[DATA SECTION]

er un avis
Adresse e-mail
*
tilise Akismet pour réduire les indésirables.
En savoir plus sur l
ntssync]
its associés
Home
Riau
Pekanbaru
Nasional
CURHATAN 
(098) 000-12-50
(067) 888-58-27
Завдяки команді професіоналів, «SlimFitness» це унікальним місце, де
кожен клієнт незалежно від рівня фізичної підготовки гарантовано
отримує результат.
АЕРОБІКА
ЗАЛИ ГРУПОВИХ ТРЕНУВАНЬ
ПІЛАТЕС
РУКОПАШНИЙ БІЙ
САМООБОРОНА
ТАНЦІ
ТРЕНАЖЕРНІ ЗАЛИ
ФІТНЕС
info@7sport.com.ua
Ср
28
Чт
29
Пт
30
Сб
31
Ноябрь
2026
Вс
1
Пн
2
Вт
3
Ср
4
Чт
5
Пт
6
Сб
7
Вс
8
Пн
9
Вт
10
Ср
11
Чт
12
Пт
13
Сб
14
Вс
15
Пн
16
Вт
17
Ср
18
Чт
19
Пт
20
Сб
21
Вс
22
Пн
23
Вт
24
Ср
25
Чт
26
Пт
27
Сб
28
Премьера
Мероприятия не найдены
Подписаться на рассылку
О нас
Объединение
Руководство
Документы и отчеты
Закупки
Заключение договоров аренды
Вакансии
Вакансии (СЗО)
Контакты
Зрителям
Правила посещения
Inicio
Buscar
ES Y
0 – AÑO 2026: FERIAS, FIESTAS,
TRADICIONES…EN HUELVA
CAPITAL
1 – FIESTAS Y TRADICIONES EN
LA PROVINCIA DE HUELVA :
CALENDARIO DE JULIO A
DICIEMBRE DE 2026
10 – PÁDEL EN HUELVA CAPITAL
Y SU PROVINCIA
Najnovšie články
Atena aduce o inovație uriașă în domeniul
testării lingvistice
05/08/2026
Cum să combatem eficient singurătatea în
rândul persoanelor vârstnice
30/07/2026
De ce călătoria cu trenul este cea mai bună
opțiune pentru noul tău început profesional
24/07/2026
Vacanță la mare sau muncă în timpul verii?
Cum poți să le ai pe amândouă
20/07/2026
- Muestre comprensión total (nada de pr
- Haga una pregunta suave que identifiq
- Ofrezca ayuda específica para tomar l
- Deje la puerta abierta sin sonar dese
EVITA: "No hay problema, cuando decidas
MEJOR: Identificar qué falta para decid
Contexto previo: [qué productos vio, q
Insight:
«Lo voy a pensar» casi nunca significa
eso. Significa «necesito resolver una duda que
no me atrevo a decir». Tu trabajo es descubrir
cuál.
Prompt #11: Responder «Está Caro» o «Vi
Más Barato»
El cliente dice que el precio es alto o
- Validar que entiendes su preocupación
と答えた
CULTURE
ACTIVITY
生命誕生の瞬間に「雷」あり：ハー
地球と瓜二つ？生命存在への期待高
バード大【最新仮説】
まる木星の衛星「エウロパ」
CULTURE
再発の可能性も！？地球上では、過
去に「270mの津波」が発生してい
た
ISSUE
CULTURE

[/DATA SECTION]

WORK TO BE COMPLETED:
Copy the data above in full, exactly as it reads.

ANSWER FOR THE TASK:
er un avis
Adresse e-mail
*
tilise Akismet pour réduire les indésirables.
En savoir plus sur l
ntssync]
its associés
Home
Riau
Pekanbaru
Nasional
CURHATAN 
(098) 000-12-50
(067) 888-58-27
Завдяки команді професіоналів, «SlimFitness» це унікальним місце, де
кожен клієнт незалежно від рівня фізичної підготовки гарантовано
отримує результат.
АЕРОБІКА
ЗАЛИ ГРУПОВИХ ТРЕНУВАНЬ
ПІЛАТЕС
РУКОПАШНИЙ БІЙ
САМООБОРОНА
ТАНЦІ
ТРЕНАЖЕРНІ ЗАЛИ
ФІТНЕС
info@7sport.com.ua
Ср
28
Чт
29
Пт
30
Сб
31
Ноябрь
2026
Вс
1
Пн
2
Вт
3
Ср
4
Чт
5
Пт
6
Сб
7
Вс
8
Пн
9
Вт
10
Ср
11
Чт
12
Пт
13
Сб
14
Вс
15
Пн
16
Вт
17
Ср
18
Чт
19
Пт
20
Сб
21
Вс
22
Пн
23
Вт
24
Ср
25
Чт
26
Пт
27
Сб
28
Премьера
Мероприятия не найдены
Подписаться на рассылку
О нас
Объединение
Руководство
Документы и отчеты
Закупки
Заключение договоров аренды
Вакансии
Вакансии (СЗО)
Контакты
Зрителям
Правила посещения
Inicio
Buscar
ES Y
0 – AÑO 2026: FERIAS, FIESTAS,
TRADICIONES…EN HUELVA
CAPITAL
1 – FIESTAS Y TRADICIONES EN
LA PROVINCIA DE HUELVA :
CALENDARIO DE JULIO A
DICIEMBRE DE 2026
10 – PÁDEL EN HUELVA CAPITAL
Y SU PROVINCIA
Najnovšie články
Atena aduce o inovație uriașă în domeniul
testării lingvistice
05/08/2026
Cum să combatem eficient singurătatea în
rândul persoanelor vârstnice
30/07/2026
De ce călătoria cu trenul este cea mai bună
opțiune pentru noul tău început profesional
24/07/2026
Vacanță la mare sau muncă în timpul verii?
Cum poți să le ai pe amândouă
20/07/2026
- Muestre comprensión total (nada de pr
- Haga una pregunta suave que identifiq
- Ofrezca ayuda específica para tomar l
- Deje la puerta abierta sin sonar dese
EVITA: "No hay problema, cuando decidas
MEJOR: Identificar qué falta para decid
Contexto previo: [qué productos vio, q
Insight:
«Lo voy a pensar» casi nunca significa
eso. Significa «necesito resolver una duda que
no me atrevo a decir». Tu trabajo es descubrir
cuál.
Prompt #11: Responder «Está Caro» o «Vi
Más Barato»
El cliente dice que el precio es alto o
- Validar que entiendes su preocupación
と答えた
CULTURE
ACTIVITY
生命誕生の瞬間に「雷」あり：ハー
地球と瓜二つ？生命存在への期待高
バード大【最新仮説】
まる木星の衛星「エウロパ」
CULTURE
再発の可能性も！？地球上では、過
去に「270mの津波」が発生してい
た
ISSUE
CULTURE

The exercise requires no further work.